Other mixed media works such as Defying Compromise or Defying the Plug (both 2025) are less somber in tone, playing with the disruption and reconsolidation of image fragments articulated in graphite, watercolor, and photography. These works bespeak contingency, manifesting as a playful counterpoint to the other works while intruding tactility into Hershman Leeson’s visual vocabulary.
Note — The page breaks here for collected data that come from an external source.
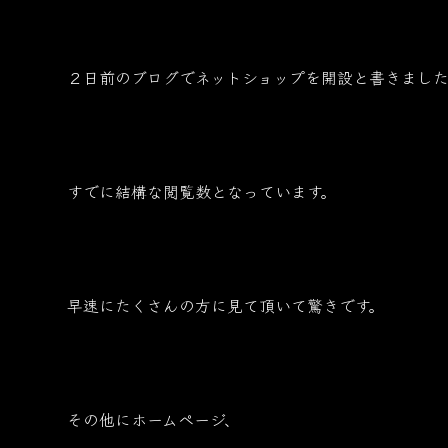
２日前のブログでネットショップを開設と書きまし
すでに結構な閲覧数となっています。
早速にたくさんの方に見て頂いて驚きです。
その他にホームページ、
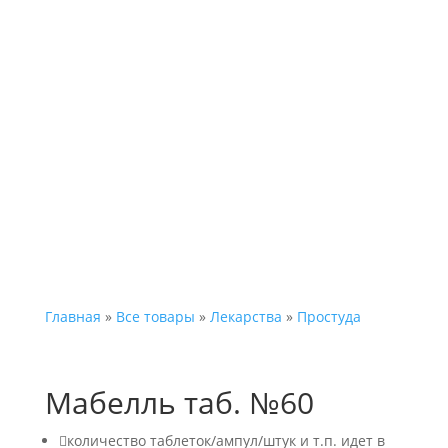
Каталог
Главная
»
Все товары
»
Лекарства
»
Простуда
Мабелль таб. №60

количество таблеток/ампул/штук и т.п. идет в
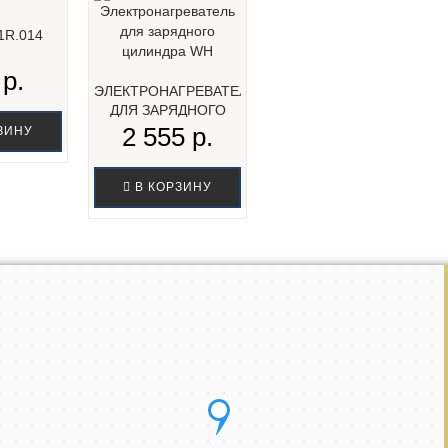
1R.014
 р.
ЭЛЕКТРОНАГРЕВАТЕЛЬ
ДЛЯ ЗАРЯДНОГО
ЦИЛИНДРА WH...
2 555 р.
ЗИНУ
В КОРЗИНУ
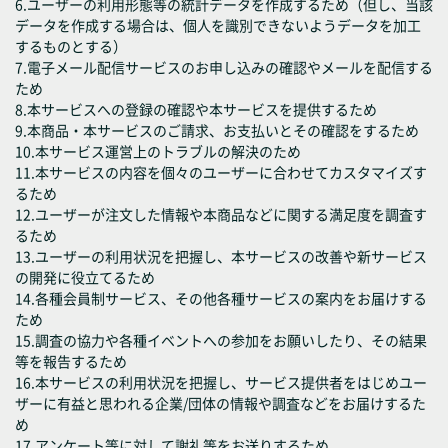
6.ユーザーの利用形態等の統計データを作成するため（但し、当該
データを作成する場合は、個人を識別できないようデータを加工
するものとする）
7.電子メール配信サービスのお申し込みの確認やメールを配信する
ため
8.本サービスへの登録の確認や本サービスを提供するため
9.本商品・本サービスのご請求、お支払いとその確認をするため
10.本サービス運営上のトラブルの解決のため
11.本サービスの内容を個々のユーザーに合わせてカスタマイズす
るため
12.ユーザーが注文した情報や本商品などに関する満足度を調査す
るため
13.ユーザーの利用状況を把握し、本サービスの改善や新サービス
の開発に役立てるため
14.各種会員制サービス、その他各種サービスの案内をお届けする
ため
15.調査の協力や各種イベントへの参加をお願いしたり、その結果
等を報告するため
16.本サービスの利用状況を把握し、サービス提供者をはじめユー
ザーに有益と思われる企業/団体の情報や調査などをお届けするた
め
17.アンケート等に対して謝礼等をお送りするため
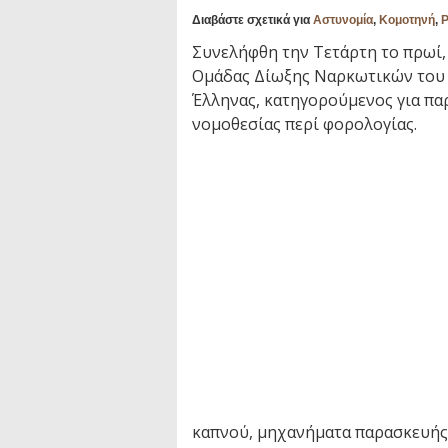
Διαβάστε σχετικά για
Αστυνομία
,
Κομοτηνή
,
Συνελήφθη την Τετάρτη το πρωί,
Ομάδας Δίωξης Ναρκωτικών του 
Έλληνας, κατηγορούμενος για πα
νομοθεσίας περί φορολογίας.
καπνού, μηχανήματα παρασκευής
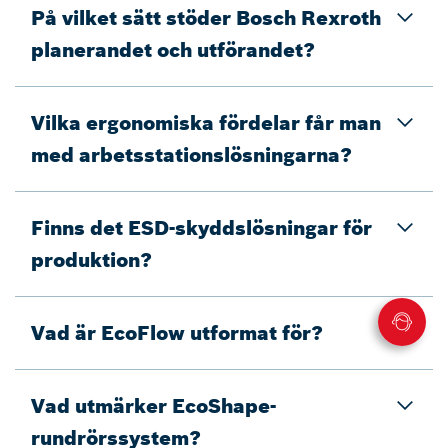
På vilket sätt stöder Bosch Rexroth
planerandet och utförandet?
Vilka ergonomiska fördelar får man
med arbetsstationslösningarna?
Finns det ESD-skyddslösningar för
produktion?
Vad är EcoFlow utformat för?
Vad utmärker EcoShape-
rundrörssystem?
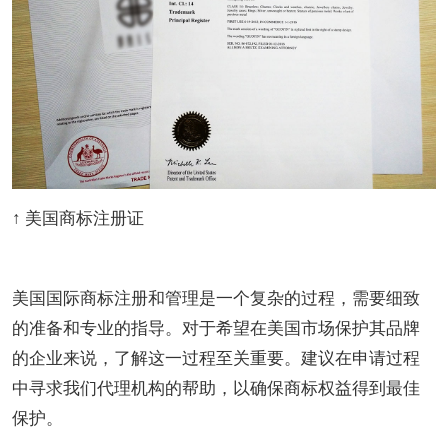
↑ 美国商标注册证
美国国际商标注册和管理是一个复杂的过程，需要细致
的准备和专业的指导。对于希望在美国市场保护其品牌
的企业来说，了解这一过程至关重要。建议在申请过程
中寻求我们代理机构的帮助，以确保商标权益得到最佳
保护。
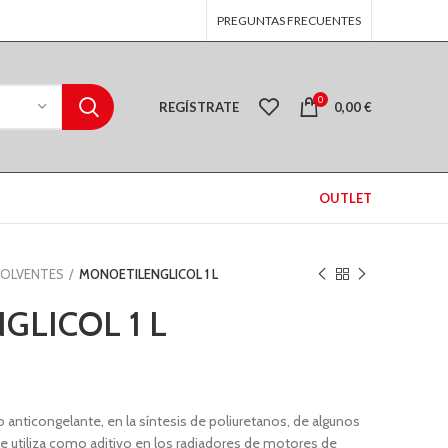
PREGUNTAS FRECUENTES
0
REGÍSTRATE
0,00
€
OUTLET
SOLVENTES
MONOETILENGLICOL 1 L
LICOL 1 L
o anticongelante, en la síntesis de poliuretanos, de algunos
Se utiliza como aditivo en los radiadores de motores de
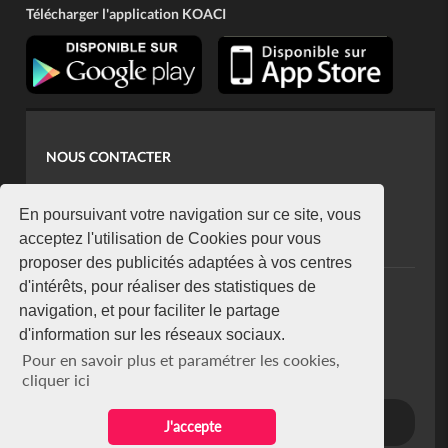
Télécharger l'application KOACI
NOUS CONTACTER
contact@koaci.com
koaci@yahoo.fr
En poursuivant votre navigation sur ce site, vous
+225 07 08 85 52 93
acceptez l'utilisation de Cookies pour vous
proposer des publicités adaptées à vos centres
d'intérêts, pour réaliser des statistiques de
NEWSLETTER
navigation, et pour faciliter le partage
Restez connecté via notre newsletter
d'information sur les réseaux sociaux.
S'abonner
Pour en savoir plus et paramétrer les cookies,
Se désabonner
cliquer ici
J'accepte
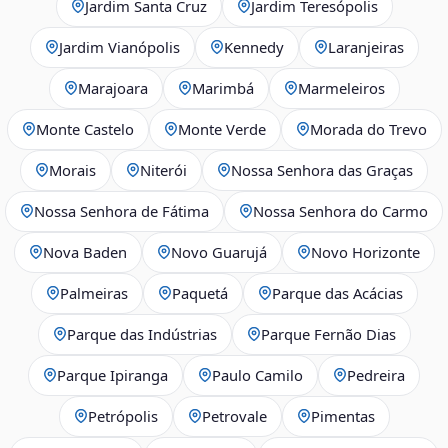
Jardim Santa Cruz
Jardim Teresópolis
Jardim Vianópolis
Kennedy
Laranjeiras
Marajoara
Marimbá
Marmeleiros
Monte Castelo
Monte Verde
Morada do Trevo
Morais
Niterói
Nossa Senhora das Graças
Nossa Senhora de Fátima
Nossa Senhora do Carmo
Nova Baden
Novo Guarujá
Novo Horizonte
Palmeiras
Paquetá
Parque das Acácias
Parque das Indústrias
Parque Fernão Dias
Parque Ipiranga
Paulo Camilo
Pedreira
Petrópolis
Petrovale
Pimentas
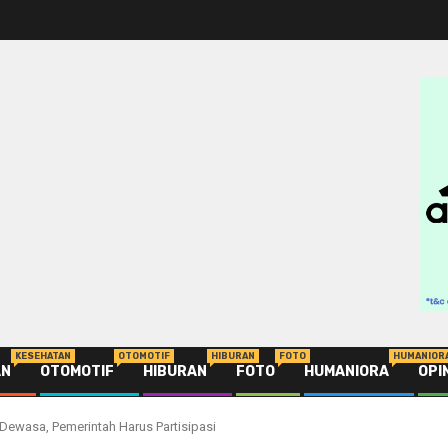
KESEHATAN
OTOMOTIF
HIBURAN
FOTO
HUMANIOR
AN
OTOMOTIF
HIBURAN
FOTO
HUMANIORA
OPI
Dewasa, Pemerintah Harus Partisipasi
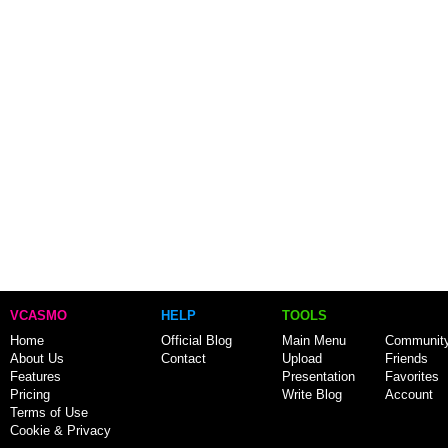
VCASMO
HELP
TOOLS
Home
Official Blog
Main Menu
Communit
About Us
Contact
Upload
Friends
Features
Presentation
Favorites
Pricing
Write Blog
Account
Terms of Use
Cookie & Privacy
The key that unlocks all of the work in About Time is found in a custom-made stainless steel refrigerator titled Eternally Yours (2023). It is small, with a glass door allowing the viewer to see a vial and several hypodermic details that seem multiplied because of a mirror placed behind them. The vial is said to contain a serum developed from Hershman Leeson’s DNA by Swiss-based biochemist Thomas Huber, subsequently manufactured in China as indicated by certifying paperwork. Does it have any legitimate therapeutic value? It’s hard to say, but the medical question is moot insofar as this exhibition is concerned, where it functions as a prompt for many of the other works’ meditations on mortality. In Lynn as DNA or I See the Future (both 2025), we see vintage images of the artist as a very young girl hovering like wistful memories in shimmering picture spaces. Other photographic works, such as A Compromised Future (2025) or Self Portrait (2025), feature the purple bottle containing the serum. Like the statue of the Egyptian cat that granted Dorian Gray’s wish for immortality in the 1945 film adaptation of Wilde's novel, it stands mute, keeping its magical powers to itself.